### DATA FOR THE TASK
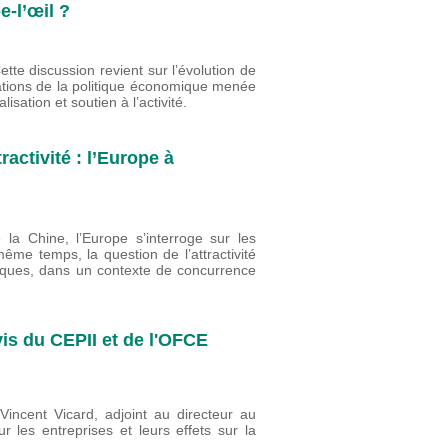
-l’œil ?
te discussion revient sur l’évolution de
ntations de la politique économique menée
lisation et soutien à l’activité.
ractivité : l’Europe à
la Chine, l’Europe s’interroge sur les
ême temps, la question de l’attractivité
ques, dans un contexte de concurrence
vis du CEPII et de l'OFCE
incent Vicard, adjoint au directeur au
r les entreprises et leurs effets sur la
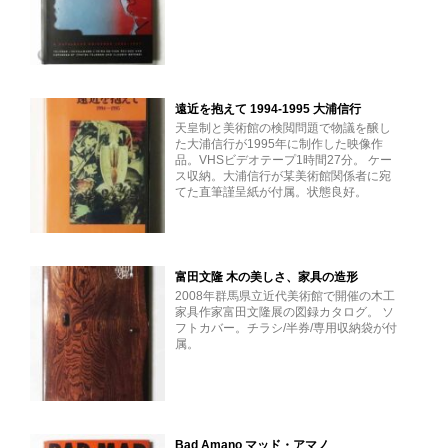
遠近を抱えて 1994-1995 大浦信行
天皇制と美術館の検閲問題で物議を醸し
た大浦信行が1995年に制作した映像作
品。VHSビデオテープ1時間27分。 ケー
ス収納。大浦信行が某美術館関係者に宛
てた直筆謹呈紙が付属。状態良好。
富田文隆 木の美しさ、家具の造形
2008年群馬県立近代美術館で開催の木工
家具作家富田文隆展の図録カタログ。 ソ
フトカバー。チラシ/半券/専用収納袋が付
属。
Bad Amano マッド・アマノ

### WHAT YOU HAVE TO DO
Pick every line containing the word "Europe" out of the material, and copy those lines.

### TASK SOLUTION
ractivité : l’Europe à
la Chine, l’Europe s’interroge sur les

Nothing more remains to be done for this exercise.